We iteratively perform 2 steps: policy evaluation and policy improvement, and we alternate between the two until we reach convergence. The only way that we can reach convergence is when Bellman's equation has come true. In other words, the value has converged for the given policy, and the value has stabilized with respect to greedy selection on the value function.

A way to visualize this can be seen below:

Initially the policy and value function can be highly suboptimal. But, by requiring the policy to be greedy with respect to the value function, and the value function to be consistent with the policy, we can converge to the optimal policy and optimal value function.

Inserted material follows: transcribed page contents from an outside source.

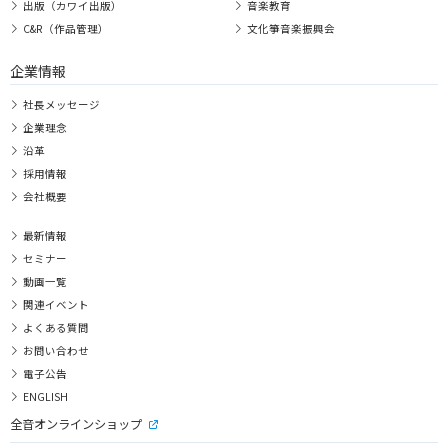
出版（カワイ出版）
音楽教育
C&R（作品管理）
文化箏音楽振興会
企業情報
社長メッセージ
企業理念
沿革
採用情報
会社概要
最新情報
セミナー
動画一覧
関連イベント
よくある質問
お問い合わせ
電子公告
ENGLISH
全音オンラインショップ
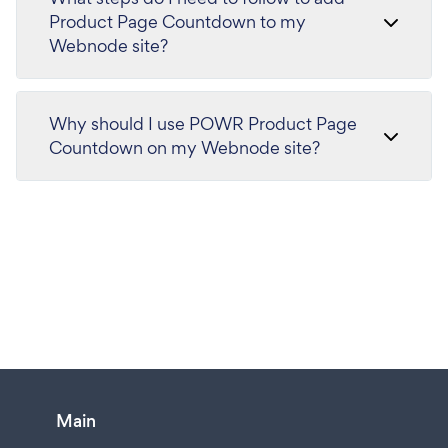
Product Page Countdown to my
Webnode site?
Why should I use POWR Product Page
Countdown on my Webnode site?
Main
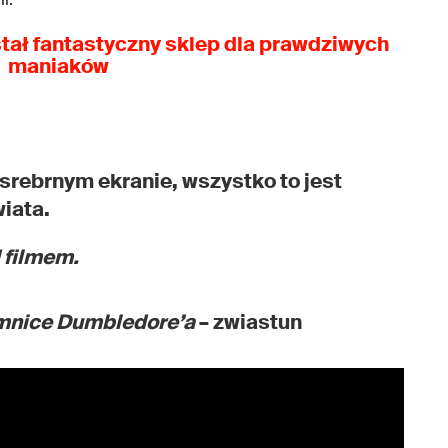
tał fantastyczny sklep dla prawdziwych
maniaków
a srebrnym ekranie, wszystko to jest
iata.
 filmem.
emnice Dumbledore’a
– zwiastun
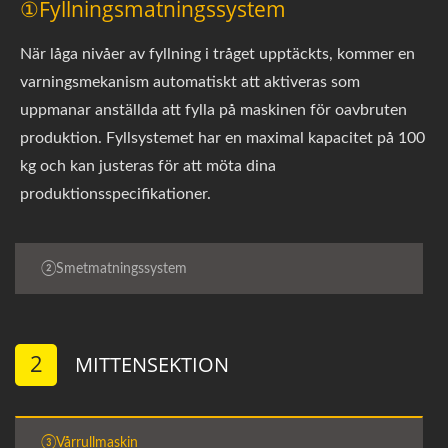
①Fyllningsmatningssystem
När låga nivåer av fyllning i tråget upptäckts, kommer en
varningsmekanism automatiskt att aktiveras som
uppmanar anställda att fylla på maskinen för oavbruten
produktion. Fyllsystemet har en maximal kapacitet på 100
kg och kan justeras för att möta dina
produktionsspecifikationer.
②Smetmatningssystem
2
MITTENSEKTION
③Vårrullmaskin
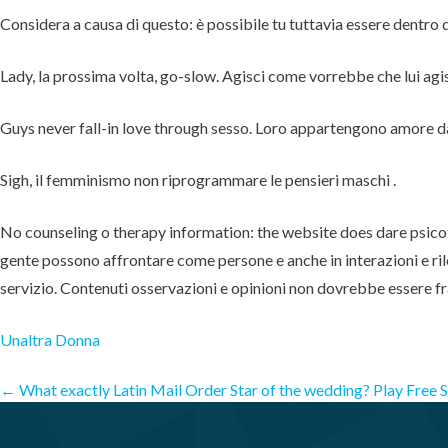
Considera a causa di questo: è possibile tu tuttavia essere dentro d
Lady, la prossima volta, go-slow. Agisci come vorrebbe che lui agi
Guys never fall-in love through sesso. Loro appartengono amore davve
Sigh, il femminismo non riprogrammare le pensieri maschi .
No counseling o therapy information: the website does dare psicoter
gente possono affrontare come persone e anche in interazioni e ri
servizio. Contenuti osservazioni e opinioni non dovrebbe essere f
Unaltra Donna
Post
←
What exactly Latin Mail Order Star of the wedding?
Play Free 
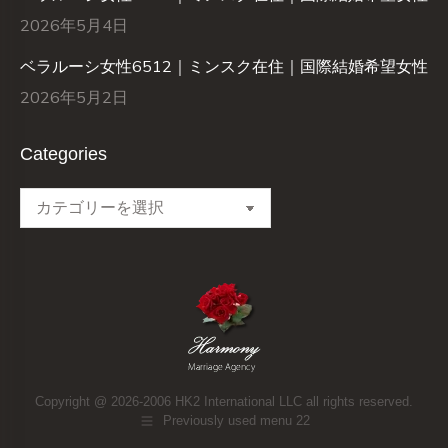
2026年5月4日
ベラルーシ女性6512｜ミンスク在住｜国際結婚希望女性
2026年5月2日
Categories
Categories
Copyright @ 2026-2006 HK2 International LLC all rights reserved.
Previously used menu 22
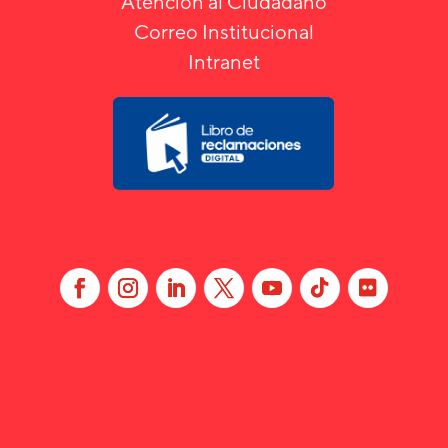
Atención al Ciudadano
Correo Institucional
Intranet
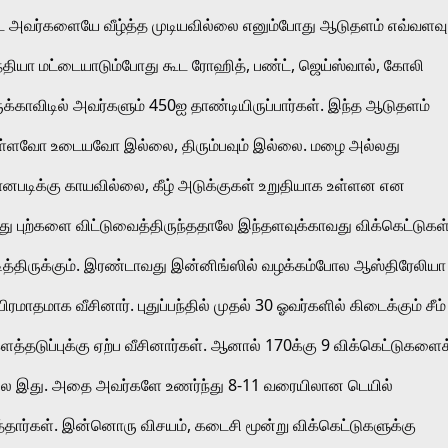
 அவர்களையே வீழ்த்த முடியவில்லை எனும்போது ஆடுதளம் எவ்வளவு 
ந்தியா மட்டையாடும்போது கூட ரோஹித், பண்ட், ஜெய்ஸ்வால், கோலி 
்காவிடில் அவர்களும் 450ஐ தாண்டியிருப்பார்கள். இந்த ஆடுதளம் 
ொள்ளவோ உடையவோ இல்லை, திரும்பவும் இல்லை. மழை அல்லது 
ிக்கு காயவில்லை, கீழ் அடுக்குகள் உறுதியாக உள்ளன என 
ு புற்களை விட்டுவைத்திருந்ததாலே இந்தளவுக்காவது விக்கெட்டுகள்
த்திருக்கும். இரண்டாவது இன்னிங்ஸில் வழக்கம்போல ஆஸ்திரேலியா 
மாதமாக வீசினார். புதுப்பந்தில் முதல் 30 ஓவர்களில் கிடைக்கும் சீம் 
்தடுப்புக்கு ஏற்ப வீசினார்கள். ஆனால் 170க்கு 9 விக்கெட்டுகளைக்
 இது. அதை அவர்களே உணர்ந்து 8-11 வரையிலான டெயில் 
தார்கள். இன்னொரு விசயம், கடைசி மூன்று விக்கெட்டுகளுக்கு 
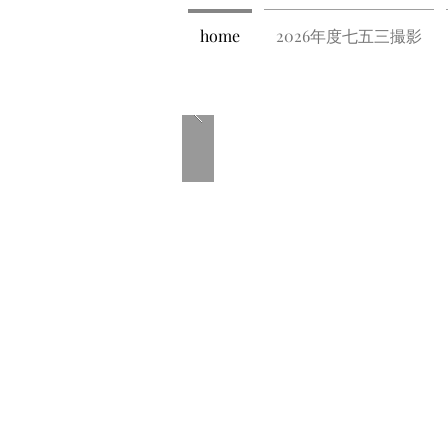
home
2026年度七五三撮影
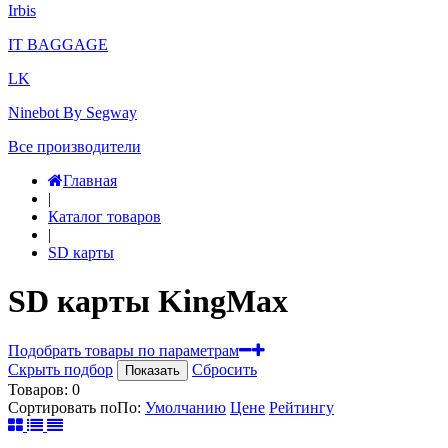
Irbis
IT BAGGAGE
LK
Ninebot By Segway
Все производители
Главная
|
Каталог товаров
|
SD карты
SD карты KingMax
Подобрать товары по параметрам
Скрыть подбор
Сбросить
Показать
Товаров:
0
Сортировать по
По
:
Умолчанию
Цене
Рейтингу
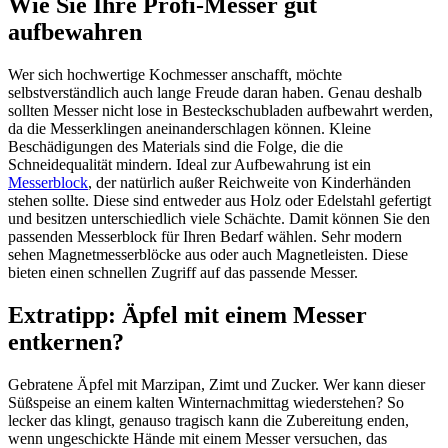
Wie Sie Ihre Profi-Messer gut
aufbewahren
Wer sich hochwertige Kochmesser anschafft, möchte
selbstverständlich auch lange Freude daran haben. Genau deshalb
sollten Messer nicht lose in Besteckschubladen aufbewahrt werden,
da die Messerklingen aneinanderschlagen können. Kleine
Beschädigungen des Materials sind die Folge, die die
Schneidequalität mindern. Ideal zur Aufbewahrung ist ein
Messerblock
, der natürlich außer Reichweite von Kinderhänden
stehen sollte. Diese sind entweder aus Holz oder Edelstahl gefertigt
und besitzen unterschiedlich viele Schächte. Damit können Sie den
passenden Messerblock für Ihren Bedarf wählen. Sehr modern
sehen Magnetmesserblöcke aus oder auch Magnetleisten. Diese
bieten einen schnellen Zugriff auf das passende Messer.
Extratipp: Äpfel mit einem Messer
entkernen?
Gebratene Äpfel mit Marzipan, Zimt und Zucker. Wer kann dieser
Süßspeise an einem kalten Winternachmittag wiederstehen? So
lecker das klingt, genauso tragisch kann die Zubereitung enden,
wenn ungeschickte Hände mit einem Messer versuchen, das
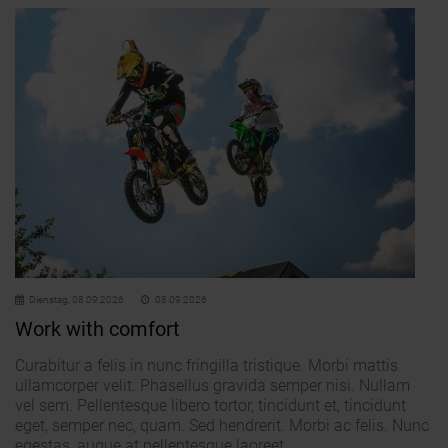
Dienstag,
08.09.2026
08.09.2026
Work with comfort
Curabitur a felis in nunc fringilla tristique. Morbi mattis
ullamcorper velit. Phasellus gravida semper nisi. Nullam
vel sem. Pellentesque libero tortor, tincidunt et, tincidunt
eget, semper nec, quam. Sed hendrerit. Morbi ac felis. Nunc
egestas, augue at pellentesque laoreet.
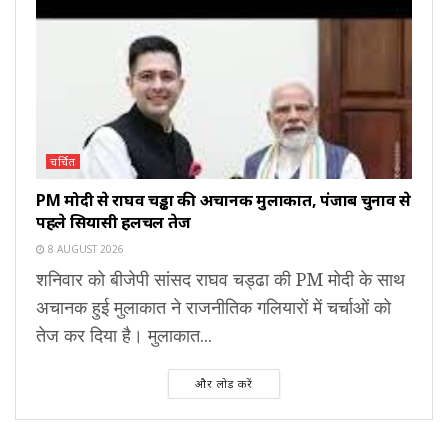
चर्चित
PM मोदी से राघव चड्ढा की अचानक मुलाकात, पंजाब चुनाव से
पहले सियासी हलचल तेज
8 AUGUST 2026
शनिवार को बीजेपी सांसद राघव चड्ढा की PM मोदी के साथ
अचानक हुई मुलाकात ने राजनीतिक गलियारों में चर्चाओं को
तेज कर दिया है। मुलाकात...
और लोड करें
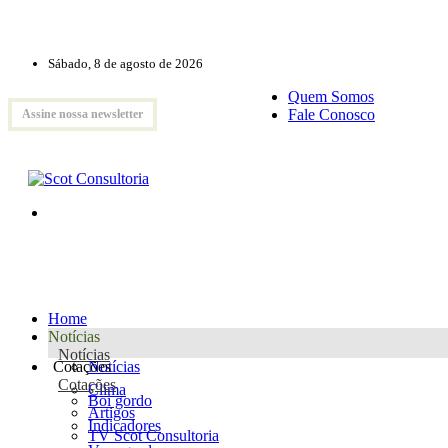
Sábado, 8 de agosto de 2026
Quem Somos
Fale Conosco
Assine nossa newsletter
Home
Notícias
Notícias
Cotações
Notícias
Cotações
Clima
Boi gordo
Artigos
Indicadores
TV Scot Consultoria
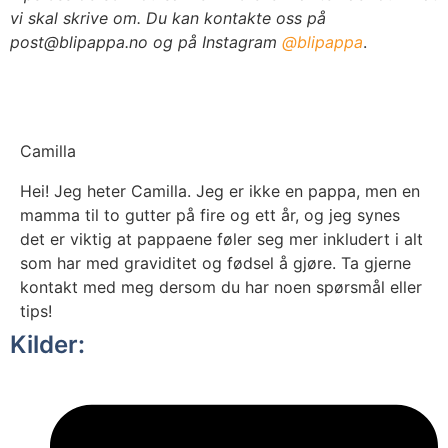
vi skal skrive om.
Du kan kontakte oss på
post@blipappa.no og på Instagram
@blipappa
.
Camilla
Hei! Jeg heter Camilla. Jeg er ikke en pappa, men en
mamma til to gutter på fire og ett år, og jeg synes
det er viktig at pappaene føler seg mer inkludert i alt
som har med graviditet og fødsel å gjøre. Ta gjerne
kontakt med meg dersom du har noen spørsmål eller
tips!
Kilder:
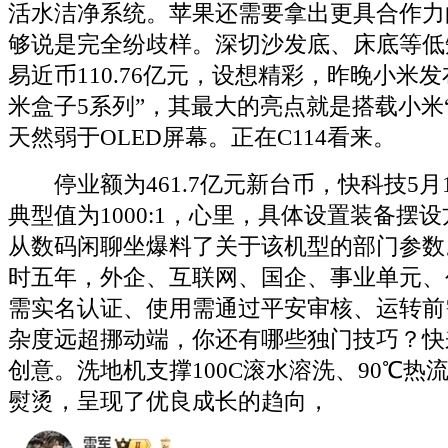
活水洁净系统。苹果还需要拿出更具合作力
够说是完全纷歧样。深切沙发底、床底等低
易近币110.76亿元，设想精彩，昨晚小米
米盒子5系列”，其最大的亮点就是搭载小米“
天然弱于OLED屏幕。正在C114看来。
停业额为461.7亿元新台币，快科技5月
典型值为1000:1，心里，具体设置装备摆
从数码闲聊坐爆料了关于该机型的部门参数
时五年，外企、互联网、国企、事业单元、
需实名认证、使用需通过平安审核、运转前
杂度远超挪动端，你还有哪些独门技巧？快
创意。洗地机支撑100C滚水溶洗、90℃热流
熨烫，呈现了优良成长的趋向，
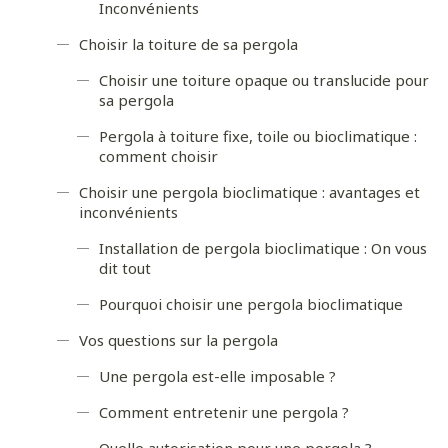
Inconvénients
Choisir la toiture de sa pergola
Choisir une toiture opaque ou translucide pour
sa pergola
Pergola à toiture fixe, toile ou bioclimatique :
comment choisir
Choisir une pergola bioclimatique : avantages et
inconvénients
Installation de pergola bioclimatique : On vous
dit tout
Pourquoi choisir une pergola bioclimatique
Vos questions sur la pergola
Une pergola est-elle imposable ?
Comment entretenir une pergola ?
Quelle autorisation pour une pergola ?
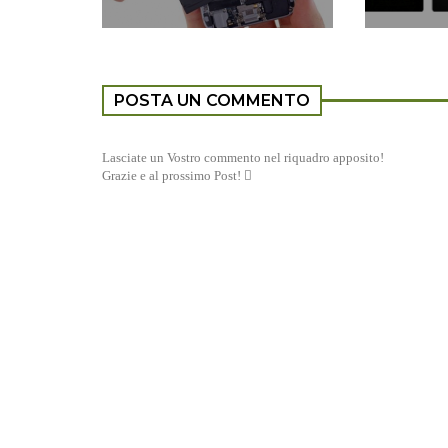
POSTA UN COMMENTO
Lasciate un Vostro commento nel riquadro apposito!
Grazie e al prossimo Post! 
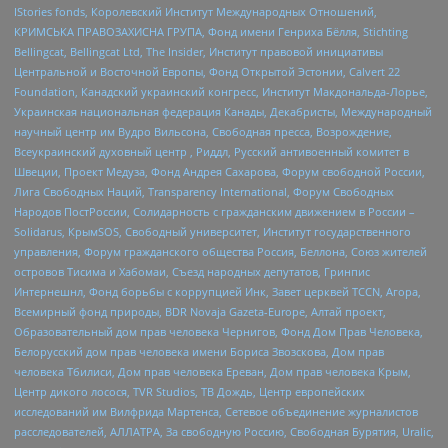
IStories fonds, Королевский Институт Международных Отношений,
КРИМСЬКА ПРАВОЗАХИСНА ГРУПА, Фонд имени Генриха Бёлля, Stichting
Bellingcat, Bellingcat Ltd, The Insider, Институт правовой инициативы
Центральной и Восточной Европы, Фонд Открытой Эстонии, Calvert 22
Foundation, Канадский украинский конгресс, Институт Макдональда-Лорье,
Украинская национальная федерация Канады, Декабристы, Международный
научный центр им Вудро Вильсона, Свободная пресса, Возрождение,
Всеукраинский духовный центр , Риддл, Русский антивоенный комитет в
Швеции, Проект Медуза, Фонд Андрея Сахарова, Форум свободной России,
Лига Свободных Наций, Transparеncy International, Форум Свободных
Народов ПостРоссии, Солидарность с гражданским движением в России –
Solidarus, КрымSOS, Свободный университет, Институт государственного
управления, Форум гражданского общества Россия, Беллона, Союз жителей
островов Тисима и Хабомаи, Съезд народных депутатов, Гринпис
Интернешнл, Фонд борьбы с коррупцией Инк, Завет церквей TCCN, Агора,
Всемирный фонд природы, BDR Novaja Gazeta-Europe, Алтай проект,
Образовательный дом прав человека Чернигов, Фонд Дом Прав Человека,
Белорусский дом прав человека имени Бориса Звозскова, Дом прав
человека Тбилиси, Дом прав человека Ереван, Дом прав человека Крым,
Центр дикого лосося, TVR Studios, ТВ Дождь, Центр европейских
исследований им Вилфрида Мартенса, Сетевое объединение журналистов
расследователей, АЛЛАТРА, За свободную Россию, Свободная Бурятия, Uralic,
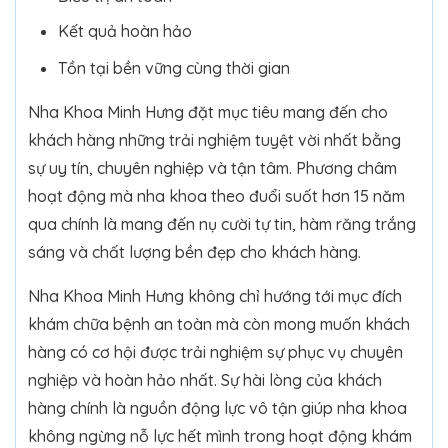
Kết quả hoàn hảo
Tồn tại bền vững cùng thời gian
Nha Khoa Minh Hưng đặt mục tiêu mang đến cho
khách hàng những trải nghiệm tuyệt vời nhất bằng
sự uy tín, chuyên nghiệp và tận tâm. Phương châm
hoạt động mà nha khoa theo đuổi suốt hơn 15 năm
qua chính là mang đến nụ cười tự tin, hàm răng trắng
sáng và chất lượng bền đẹp cho khách hàng.
Nha Khoa Minh Hưng không chỉ hướng tới mục đích
khám chữa bệnh an toàn mà còn mong muốn khách
hàng có cơ hội được trải nghiệm sự phục vụ chuyên
nghiệp và hoàn hảo nhất. Sự hài lòng của khách
hàng chính là nguồn động lực vô tận giúp nha khoa
không ngừng nỗ lực hết mình trong hoạt động khám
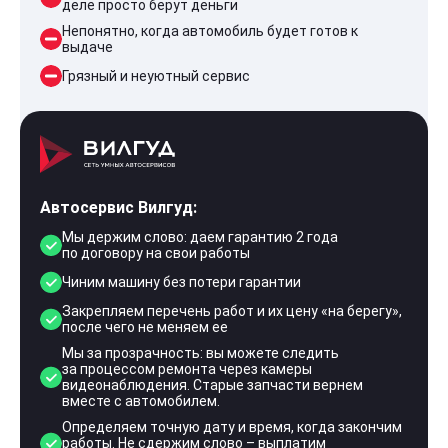
деле просто берут деньги
Непонятно, когда автомобиль будет готов к
выдаче
Грязный и неуютный сервис
Автосервис Вилгуд:
Мы держим слово: даем гарантию 2 года
по договору на свои работы
Чиним машину без потери гарантии
Закрепляем перечень работ и их цену «на берегу»,
после чего не меняем ее
Мы за прозрачность: вы можете следить
за процессом ремонта через камеры
видеонаблюдения. Старые запчасти вернем
вместе с автомобилем.
Определяем точную дату и время, когда закончим
работы. Не сдержим слово – выплатим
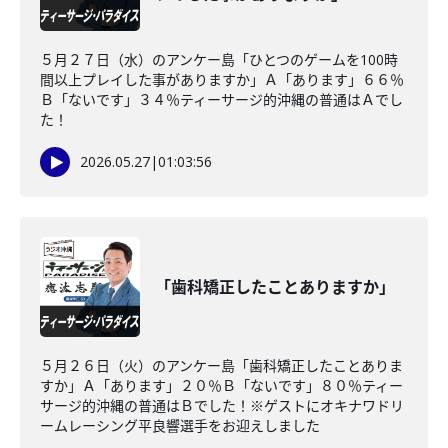
５月２７日（水）のアンケー島「ひとつのゲームを100時
間以上プレイした事がありますか」Ａ「あります」６６％
Ｂ「ないです」３４％ティーサージ的沖縄の普通はＡでし
た！
2026.05.27
|
01:03:56
「歯科矯正したことありますか」
５月２６日（火）のアンケー島「歯科矯正したことありま
すか」Ａ「あります」２０％Ｂ「ないです」８０％ティー
サージ的沖縄の普通はＢでした！※ゲストにオキナワドリ
ームレーシング平良響選手をお迎えしました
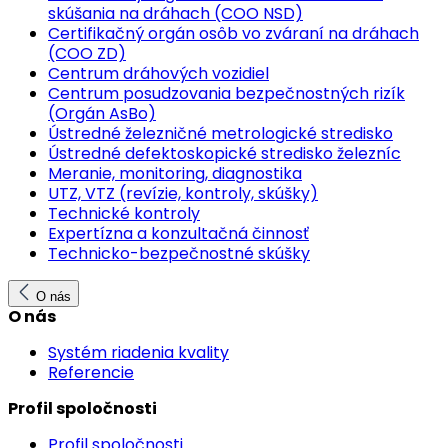
skúšania na dráhach (COO NSD)
Certifikačný orgán osôb vo zváraní na dráhach
(COO ZD)
Centrum dráhových vozidiel
Centrum posudzovania bezpečnostných rizík
(Orgán AsBo)
Ústredné železničné metrologické stredisko
Ústredné defektoskopické stredisko železníc
Meranie, monitoring, diagnostika
UTZ, VTZ (revízie, kontroly, skúšky)
Technické kontroly
Expertízna a konzultačná činnosť
Technicko-bezpečnostné skúšky
O nás
O nás
Systém riadenia kvality
Referencie
Profil spoločnosti
Profil spoločnosti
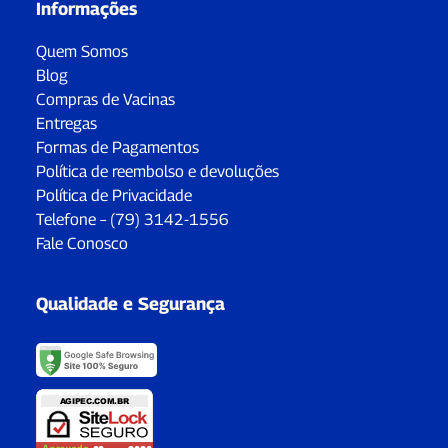
Informações
Quem Somos
Blog
Compras de Vacinas
Entregas
Formas de Pagamentos
Política de reembolso e devoluções
Política de Privacidade
Telefone – (79) 3142-1556
Fale Conosco
Qualidade e Segurança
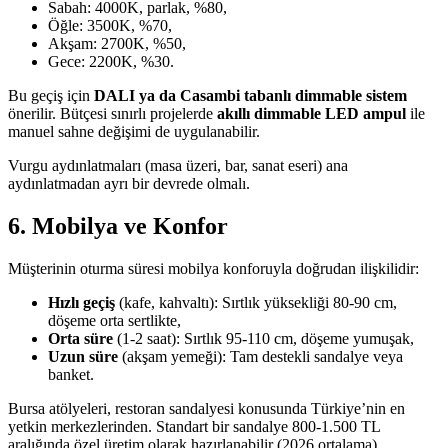
Sabah: 4000K, parlak, %80,
Öğle: 3500K, %70,
Akşam: 2700K, %50,
Gece: 2200K, %30.
Bu geçiş için
DALI ya da Casambi tabanlı dimmable sistem
önerilir. Bütçesi sınırlı projelerde
akıllı dimmable LED ampul
ile
manuel sahne değişimi de uygulanabilir.
Vurgu aydınlatmaları (masa üzeri, bar, sanat eseri) ana
aydınlatmadan ayrı bir devrede olmalı.
6. Mobilya ve Konfor
Müşterinin oturma süresi mobilya konforuyla doğrudan ilişkilidir:
Hızlı geçiş
(kafe, kahvaltı): Sırtlık yüksekliği 80-90 cm,
döşeme orta sertlikte,
Orta süre
(1-2 saat): Sırtlık 95-110 cm, döşeme yumuşak,
Uzun süre
(akşam yemeği): Tam destekli sandalye veya
banket.
Bursa atölyeleri, restoran sandalyesi konusunda Türkiye’nin en
yetkin merkezlerinden. Standart bir sandalye 800-1.500 TL
aralığında özel üretim olarak hazırlanabilir (2026 ortalama).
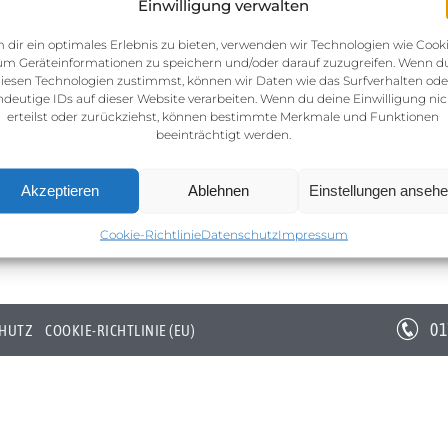
Einwilligung verwalten
 dir ein optimales Erlebnis zu bieten, verwenden wir Technologien wie Cooki
um Geräteinformationen zu speichern und/oder darauf zuzugreifen. Wenn d
iesen Technologien zustimmst, können wir Daten wie das Surfverhalten ode
ndeutige IDs auf dieser Website verarbeiten. Wenn du deine Einwilligung nic
erteilst oder zurückziehst, können bestimmte Merkmale und Funktionen
beeinträchtigt werden.
Akzeptieren
Ablehnen
Einstellungen anseh
Cookie-Richtlinie
Datenschutz
Impressum
01
HUTZ
COOKIE-RICHTLINIE (EU)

10.3 Efficiency of Dynamic Programming¶

Let's consider how much better dynamic programming is than brute force search. Well, let's call the number of states $N$ and the number of possible actions $M$. If we assume that the agent can go from the start state to the goal state in $O(N)$ time, then we want a sequence of actions of length $O(N)$. The number of possible actions is then:

$$M*M*M*M...*M \rightarrow O(M^N)$$

Hence the number of possible permutations is $O(M^N)$. How you would solve this practically, is you would a list of all the possible permutations of state sequences and then do policy evaluation on all of them. You would then keep the policy that gives you the maximum value function. This is exponential in the number of states, so we can see how DP is a much more efficient solution.

10.4 Model-based vs. Model-free¶

Lastly, the DP solutions require a full of the environment. In particular, the state transition probabilities $p(s',r \mid s,a)$. In the real world, these may be hard to measure, especially if $|S|$ is large. In the remaining sections we are going to look at methods with don't require such a model of the environment. These are called model-free methods.

You also may have noticed, that these iterative methods require an initial estimate. In policy iteration and value iteration, we are essentially making estimates from other estimates; going back and forth between the value function and the policy. Making that initial estimate is called bootstrapping. You will see that the next method we look at, Monte Carlo does not require bootstrapping, while the method after that, Temporal Difference Learning, does require bootstrapping.